Calculate minimal operations to make two tree structures identical

32,035

Solution 1

There is not only a Wikipedia article on graph isomorphism (as Space_C0wb0y points out) but also a dedicated article on the graph isomorphism problem. It has a section Solved special cases for which polynomial-time solutions are known. Trees is one of them and it cites the following two references:

Solution 2

You weren't clear if you were comparing abstract syntax trees for source code, XML documents interpreted as trees, or some other type of tree.

There's a number of papers that discuss comparing syntax trees and computing minimum distances by various means. The ideas should be relevant.

A good paper is Change Distilling, which tries to compare the source code for two abstract syntax trees and report a minimal difference. The paper talks about a specific method, and also briefly mentions (and provides references) to a variety of similar techniques.
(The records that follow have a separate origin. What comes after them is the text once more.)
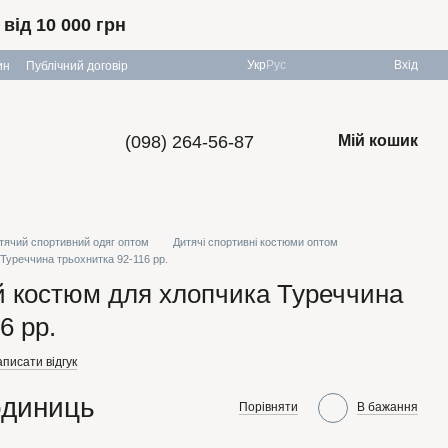
ід 10 000 грн
Укр
Рус
Вхід
ин
Публічний договір
(098) 264-56-87
Мій кошик
тячий спортивний одяг оптом
Дитячі спортивні костюми оптом
Туреччина трьохнитка 92-116 рр.
й костюм для хлопчика Туреччина
6 рр.
писати відгук
одиниць
Порівняти
В бажання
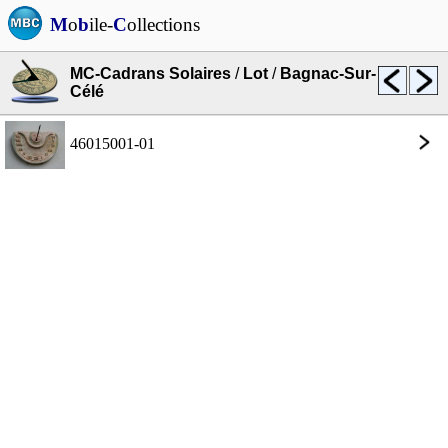
M
o
b
ile-
C
ollections
MC-Cadrans Solaires
/
Lot
/
Bagnac-Sur-
Célé
46015001-01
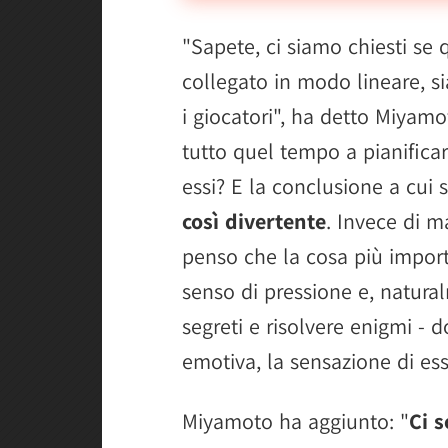
"Sapete, ci siamo chiesti se 
collegato in modo lineare, si
i giocatori", ha detto Miyamo
tutto quel tempo a pianificar
essi? E la conclusione a cui 
così divertente
. Invece di m
penso che la cosa più import
senso di pressione e, natural
segreti e risolvere enigmi -
emotiva, la sensazione di ess
Miyamoto ha aggiunto: "
Ci s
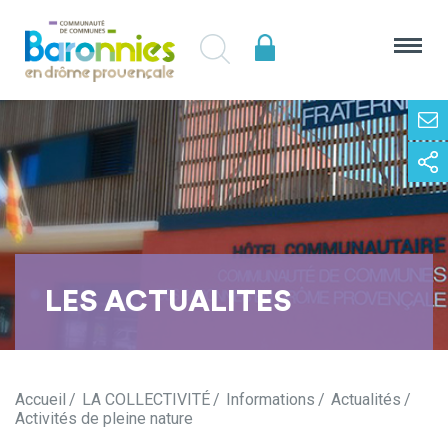
LES ACTUALITES
Accueil
LA COLLECTIVITÉ
Informations
Actualités
Activités de pleine nature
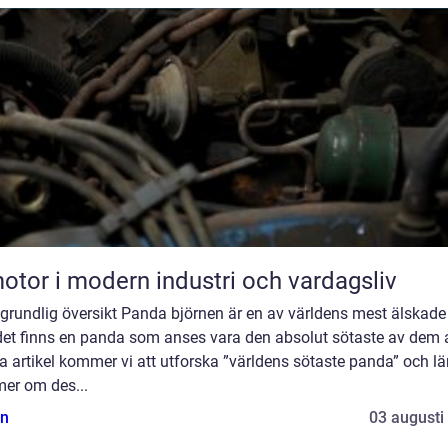
otor i modern industri och vardagsliv
grundlig översikt Panda björnen är en av världens mest älskade 
et finns en panda som anses vara den absolut sötaste av dem al
 artikel kommer vi att utforska ”världens sötaste panda” och lä
mer om des...
n
03 augusti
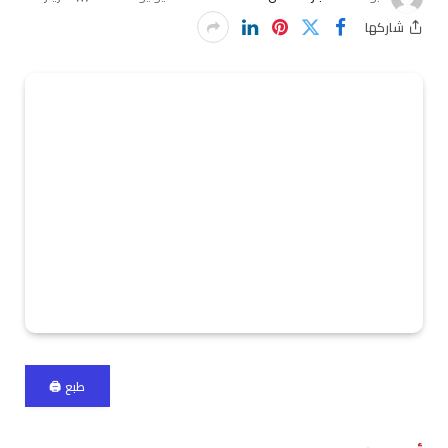
شاركها
طبع 🖨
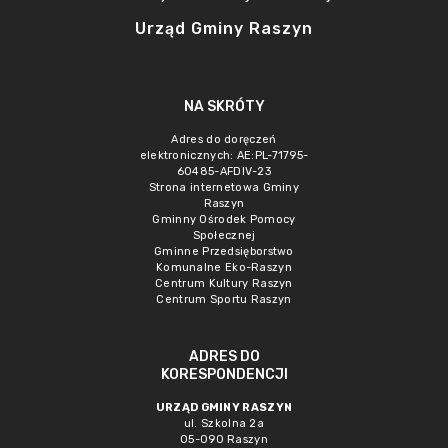
Urząd Gminy Raszyn
NA SKRÓTY
Adres do doręczeń
elektronicznych: AE:PL-71795-
60485-AFDIV-23
Strona internetowa Gminy
Raszyn
Gminny Ośrodek Pomocy
Społecznej
Gminne Przedsięborstwo
Komunalne Eko-Raszyn
Centrum Kultury Raszyn
Centrum Sportu Raszyn
ADRES DO
KORESPONDENCJI
URZĄD GMINY RASZYN
ul. Szkolna 2a
05-090 Raszyn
Few of these algorithms are actually realized in available tools for comparing computer program source text. Our Smart Differencer is one of them; it is driven by an explicit language grammar for many languages.

Solution 3

Although this question is old, i'll add a couple more references and algorithms below:

  1. X-Diff: An Effective Change Detection Algorithm for XML Documents , Yuan Wang, David J. DeWitt, Jin-Yi Cai
  2. KF-Diff+: Highly Efficient Change Detection Algorithm for XML Documents
  3. diffX: An Algorithm to Detect Changes in Multi-Version XML Documents
  4. Change Detection in XML Trees: a Survey, Luuk Peters
  5. Similarity in Tree Data Structures

Furthermore, there are libraries and frameworks on GitHub (in javascript) which implement diffing of Tree-like structures for example applications dealing with JSON data or XML Trees (e.g for client-side MVC/MVVM):

  1. React.js
  2. JSON-Patch
  3. jsondiffpatch
  4. objectDiff

Solution 4

In case folks find this question and need something implemented for Node.js or the browser, I'm providing a link and code example for an implementation I've written that you can find on github here: (https://github.com/hoonto/jqgram.git) based on the existing PyGram Python code (https://github.com/Sycondaman/PyGram).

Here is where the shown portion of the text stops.